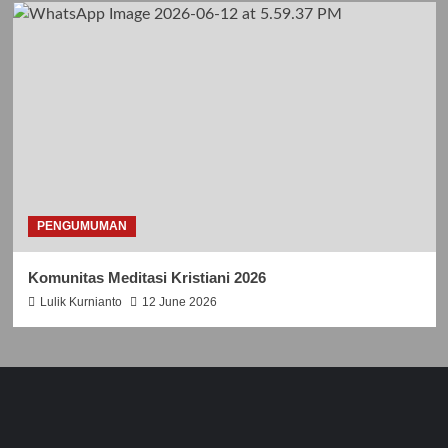
PENGUMUMAN
Komunitas Meditasi Kristiani 2026
Lulik Kurnianto
12 June 2026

HOW TO COMPLETE THIS TASK →
No pictures go in the copy. Set down all the data exactly.

ANSWER BOX →
PENGUMUMAN
Komunitas Meditasi Kristiani 2026
Lulik Kurnianto
12 June 2026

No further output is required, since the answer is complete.